My apartment is crammed full of stuff. I am constantly getting free shoes, free bags, and clothing at a discount because of my job. I love to shop and my job is located in a clothing store. You do the math. Drew says I have an import/export business. I bring things in and then get rid of them because my apartment can't support the weight of so much extraneous fashion. I curse when I try to pull something out of my overjammed drawers, then get inspired every six months and put old stuff in bags to give away, throw away, or sell. My closet, however, remains jammed.
My gorgeous friend MARY mentioned in an email that she's working to de-clutter her apt, and it occurred to me that I need to do the same yet again. Books, makeup, lotion, shoes, cds, pet supplies, hats I'll never wear, dvds, magazines, mail that needs to be sorted. Every surface is full and it's stress-making.
I read an article online in which a woman stated that one of the things this global/spiritual shift that's happening is going to change is our practice of wanton consumption and subsequent overload and wasteful disposal. She says we're going to have to start sharing, and that it isn't going to be that much of a hardship because we have too much stuff already.
I also saw a man on TV who collects discarded old computers and cleans them up and puts them together and gives them to people who can't afford them - the elderly, the poor, whomever. I thought that was pretty cool, it always looks so gross to see unloved monitors and hard drives on the street, waiting to be tossed into a pile somewhere where they will sit, not rotting.
These two things, and the state of my overstuffed cracker box apartment, have already made me think that it's time to stop automatically collecting more items and to put more thought into the purchases I am making and freebies I'm grabbing. I desperately want to see some smooth surfaces.

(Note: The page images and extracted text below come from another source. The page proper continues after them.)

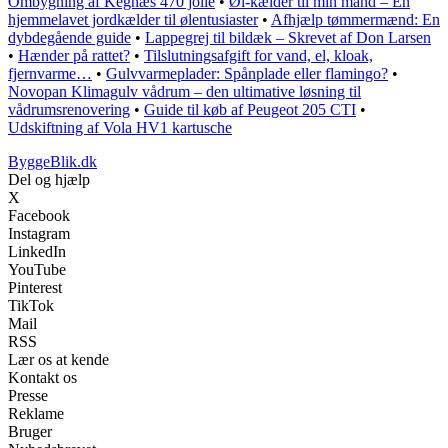
Ombygning af Kegnæs 470 jolle
•
Øl-kælder til min mand – En
hjemmelavet jordkælder til ølentusiaster
•
Afhjælp tømmermænd: En
dybdegående guide
•
Lappegrej til bildæk – Skrevet af Don Larsen
•
Hænder på rattet?
•
Tilslutningsafgift for vand, el, kloak,
fjernvarme…
•
Gulvvarmeplader: Spånplade eller flamingo?
•
Novopan Klimagulv vådrum – den ultimative løsning til
vådrumsrenovering
•
Guide til køb af Peugeot 205 CTI
•
Udskiftning af Vola HV1 kartusche
ByggeBlik.dk
Del og hjælp
X
Facebook
Instagram
LinkedIn
YouTube
Pinterest
TikTok
Mail
RSS
Lær os at kende
Kontakt os
Presse
Reklame
Bruger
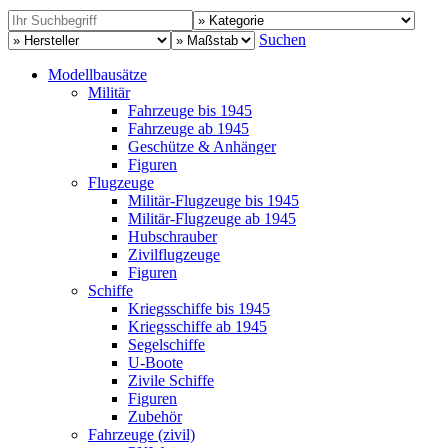
Suchen
Modellbausätze
Militär
Fahrzeuge bis 1945
Fahrzeuge ab 1945
Geschütze & Anhänger
Figuren
Flugzeuge
Militär-Flugzeuge bis 1945
Militär-Flugzeuge ab 1945
Hubschrauber
Zivilflugzeuge
Figuren
Schiffe
Kriegsschiffe bis 1945
Kriegsschiffe ab 1945
Segelschiffe
U-Boote
Zivile Schiffe
Figuren
Zubehör
Fahrzeuge (zivil)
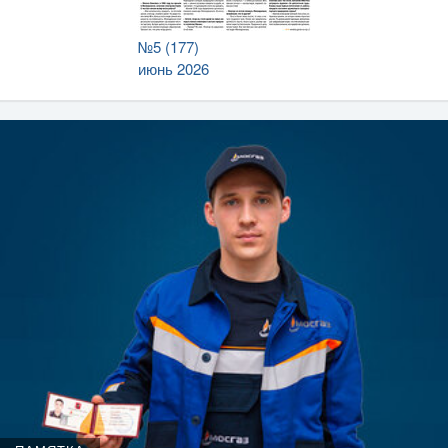
№5 (177)
июнь 2026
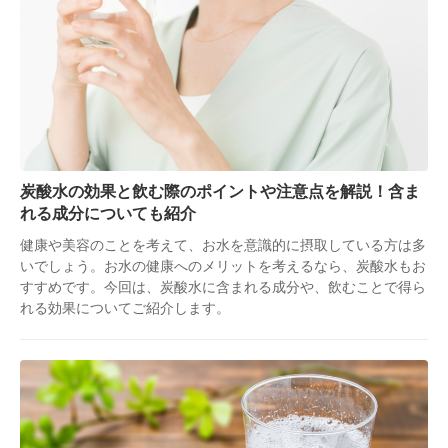
炭酸水の効果と飲む際のポイントや注意点を解説！含ま
れる成分についても紹介
健康や美容のことを考えて、お水を意識的に摂取している方は多
いでしょう。お水の健康へのメリットを考えるなら、炭酸水もお
すすめです。今回は、炭酸水に含まれる成分や、飲むことで得ら
れる効果についてご紹介します。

So with these thoughts of overconsumption in mind, the fact that a very sweet-looking young man, trying to get through the holidays with a temp job, WAS TRAMPLED BY PEOPLE BURNING FOR A DISCOUNT AT WAL-MART, seems a great sign that we need to rethink our priorities. Is it really so imperative to get a discount TV that we would do such a thing? It's unthinkable, and yet there it is. What did people imagine when they stepped on something soft? Did they notice or care? There are reports that there were fistfights and that one man was quoted as saying, ""Nobody is going to keep me from a 50 inch plasma TV for $800". Really? Really?? I feel so sad for the dead man's family and friends, how do you recover from such a senseless loss?
It is not lost on me that my salary comes from the buying and selling of unnecessary goods. I love fashion and I love that a person can create a persona for themselves out of garments. I love the high of a perfect new dress, of the designer shoes that make you feel glamourous. But the machine-like drive of goods in/goods out makes me question whether my energy could not be expended more productively elsewhere. I am not sure and I do love my job. I just find myself wishing we were more conscious, so for the most part I content myself with trying to deter the others from buying fur and insisting that everyone in the office recycle. I use a Britta for my water and I carry re-usable cloth bags everywhere now. It's tiny, but it makes me feel better.
I don't have any real answers or comments other than these on such a tragic and pointless event, except to say that I hope that as a nation we can begin to awaken to the fact that we don't need all this stuff, and that we can begin moving into a new era where more thought goes into buying and selling. I know that I'm going to aim for it on a personal level.